Data centre managers and equipment vendors looking for greener alternatives will begin to benefit this year from a major initiative aimed at reducing the power consumed by Ethernet equipment. IEEE 802.3az, or the Energy-Efficient Ethernet (EEE) standard, will implement low-power idle (LPI) modes for the full range of Ethernet BASE-T transceivers (100Mb, 1GbE and 10GbE) and the backplane physical layer standards (1GbE, 4-lane 1GbE and 10GbE).
Computing and network hardware has traditionally been benchmarked on performance with no clear metrics for energy efficiency. And because the focus of development has been ever higher performance, there has been a rapid increase in power consumption, particularly since the advent of multi-GHz processors. The EPA reports that energy usage in data centres doubled between 2000 and 2006 and is predicted to double again by 2011, hence the interest in energy efficiency.
Data centres are built to handle peak loads and often have excess capacity off peak. It's nice to have a lot of server cores available to tackle a big problem when you need them, but it costs a lot of money for power and cooling to keep those servers running constantly.
Clearly there are efficiencies to be gained by being able to operate the compute infrastructure in a manner that scales the power consumption down when the load is lower. Consider, for example, a data centre built to provide stock quotes within seconds. The servers are woefully underutilised when the market is closed. Making the power consumption proportional to the load would allow close to a ten-fold reduction in power consumption as the average utilisation tends to be less than 10% of peak capacity.
Approaching the problem
While the EPA recently defined metrics for server energy efficiency, there had been no measure to rate the energy efficiency of network equipment, so the EPA sought input from the Energy department-supported Environmental Energy Technologies division of the Lawrence Berkeley National Laboratory (LBNL). Mike Bennett and Bruce Nordman of LBNL chose to bring this task to the IEEE LAN MAN Networking group, which initiated a standardisation project (Project 802.3az).
When the energy efficiency standards activity started in the 802.3 working group, one of the options considered was stepping down the power consumption of Ethernet transceivers (PHYs) in stages when the data rate required was less than peak. That idea was abandoned, after much debate, in favor of defining LPI modes and mechanisms to switch rapidly between the full operating speed and the low-power idle mode.
With this approach, the EEE standard will not only be able to improve the efficiency of data centre network equipment, but also provide standardised signaling mechanisms that can enable rapid transitions between normal operation and LPI states in systems on either end of the physical layer link.

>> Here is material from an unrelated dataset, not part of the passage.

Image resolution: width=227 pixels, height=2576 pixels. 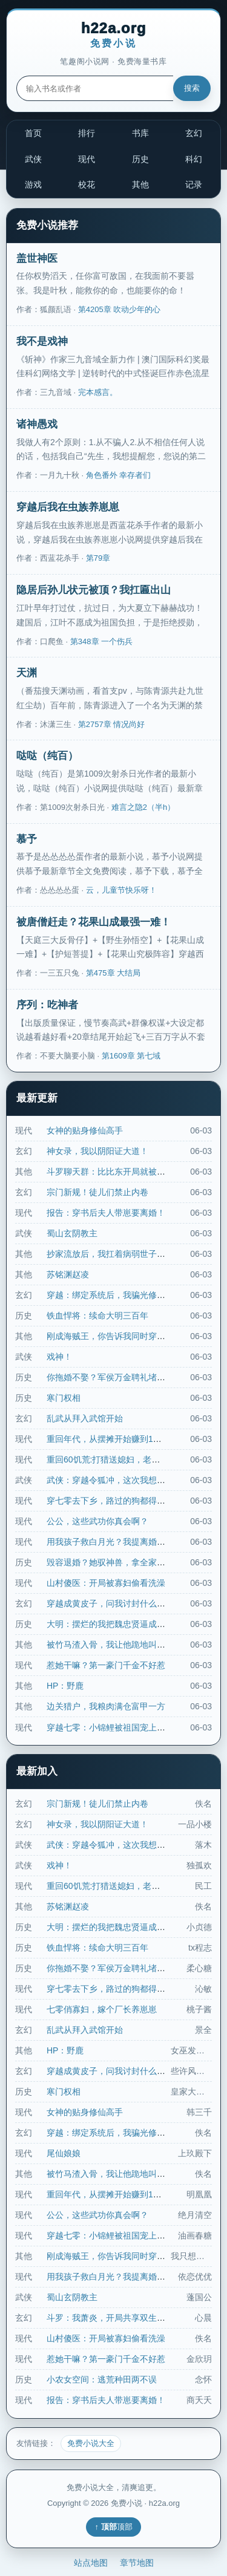 I want to click on 排行, so click(x=86, y=133).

This capability is reminiscent of the Wake-on-LAN standard (which defines magic packets that can be sent to remotely wake up a computer in a sleep mode), however, EEE signaling has much less latency, on the order of 10 microseconds.
Low power idle mode
LAN links generally average less than 10% utilisation and even at peak times, the utilisation does not reach 100%. When data is not being sent, the lower-speed PHYs (10Mbps and 100Mbps) would stop transmitting and hence would automatically consume less power. However, the higher-speed PHYs (1000BASE-T and 10GBASE-T), the ones that are relevant to data centres, continue to transmit actively when there is no data to send, and thereby continue to consume power when idle.For the lower speed standards, the new EEE standard (IEEE 802.3az) specifies the transport of LPI signalling from the system on one side of the link to the system on the other side and provides only small incremental savings in the PHY power itself, but it enables rapid adjustments in power modes of the connected devices.
For 1000BASE-T and 10GBASE-T transceivers new LPI modes have been defined. Key features are:
1. They allow powering down the transmitters and three of the four receivers in a link when there is no data to send
2. They include a refresh cycle that requires transmission of short training sequences in LPI mode so the PHY parameters (clock tracking at the slave, receiver equalizer coefficients, echo canceller coefficients, crosstalk canceller coefficients, etc.) can be updated and kept current
3. They include the definition of an alert signal that can be used to rapidly wake up a PHY from sleep in the LPI mode
4. They can be initiated either from the local system by signaling from the MAC or station management or from the remote system over the PHY link
Because of these features, the LPI-to-active state transition can be made in less than 0.001% of the time it takes for the initial link-up of the PHY. During the sleep-to-wake transition, EEE requires that data transmission be held off for the PHY wake time so no data is lost.
The EEE standard also provides a mechanism to hold off transmission for longer periods than the minimum specified to allow for extended system wake times, and this can be coordinated across the network using the IEEE802.1AB protocol. This allows much finer grained and more flexible cycling between normal and LPI modes. This capability will be a powerful tool for power savings in future data centres.
The EEE standard has been through three cycles of working group balloting and has maintained an approval rating greater than 80%. It is slated to get approval to go to sponsor ballot next month. Full ratification is anticipated before year end.